In search of old cultures associated with land, if that is to mark the indigeneity, we roamed around but to no avail in a month-long period of time. Mandabya Rishi, Satyawati Bajai marked the history of place with caste group. But if we are to consider the capacity of people to survive in a land for a crucial period of time and be its guardian and its user, Kumaal’s indigeneity comes with their ability to live there in the times of Malaria, while everyone beside them couldn’t. Or, it could be said that Kumaal, belonging to Tharu community in their Pan-Identity sense, came to Madi with their ability to live with malaria. It gave them the possessive and legal authority, both, of the land at Madi, to cultivate it for themselves and for other owners who lived in the higher nearby hills of Palpa. In the present day powerplay of indigeneity, Madi area still finds none of its own and seems not concerned in finding one as currently for any need. 

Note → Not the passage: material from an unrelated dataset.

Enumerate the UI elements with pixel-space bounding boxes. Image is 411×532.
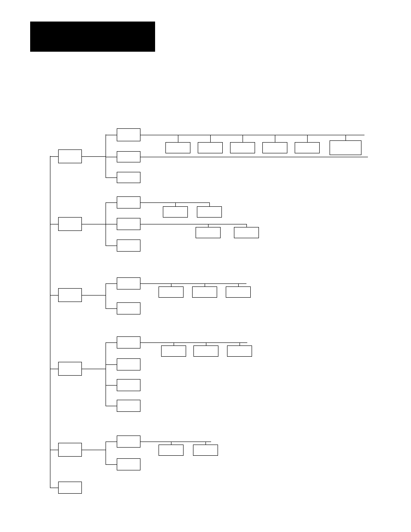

In the absence of culture that came down from then older generations to older generation of now, cultural revival has been a new thing on move. An old grandmother recently got to know that the name of the river was Tilottama and not Tinau and it was as holy as the Ganga River, Gandaki River; from a religious educator who she found online. With all conviction she said that the source of the river is powerful and also, she goes to bath in the river in auspicious days like Ekadashi, Purnima and Aunshi. She added that now she feels it important to know these religious historical statuses. 

Source of Tinau: Lemdhem

People of Madi rarely knew about the source of Tinau. Most obvious answers being places called Humin/Tahu/Lemdhem. Very few knew that it was Lemdhem and also been there. Grandmother who recently knew the old name of Tinau was once of them. We inquired further and help from people and google map went to the place northeast from Madi area, called Lemdhem, Purbakhola rural municipality 4, Palpa. The name of Tinau river was not Tinau up there in Lemdhem, neither was Tilottama. People considered the original source to be a kholsi/(खोल्सी), a small river (which has its source again a bit uphill from there at Kaaulepaani), and said it becomes river as it goes down; and another source called dharadi(धारादी). And the local Magar name of the previous one, kholsi, being, bharam/bhurung river (भरम्/भुरुङ खोला). What do they mean by bharam/bhurung? They said bhoramm means the water that remains after filtering the local beer jaand(जाँड). And because it looked hazy and also the kholsi looked hazy, they named it so. On the day of Maghesankranti, Magars there offer Pinda(पिण्ड), to their ancestors, do Naag puja, Prakriti (nature) puja where they turn towards the Satyawati lake towards a faraway hill, south-east from there. It’s unknown what can be considered the origin of Tinau river. The two sources that people of Lemdhem consider to be the origin, originates from their own land. They neglect one other water body from another hill across in another region, which seems like is also a source of it as it falls down quite near to where bharam river reaches a lower hilly gorge. It reminds me of a relative in Madi who mentioned with mischievous laughter that they wanted to establish the narrative that Ashram of Mandabya was in Pokharathok, Bagnaskali rural municipality, but failed. The social status game to it felt resembling in these two occasions. Some said, it is called Tinau because it has three taps. Some said, it is called tinau because it comes from three sources. Some said, it is called Tinau because three rivers mix into it. While, trying to make sense of people talking in metalogues it seemed at once that I heard people saying it is called Tinau because it originates from the place called Tinau. Well, I myself bear a potentiality to create another interpretation. 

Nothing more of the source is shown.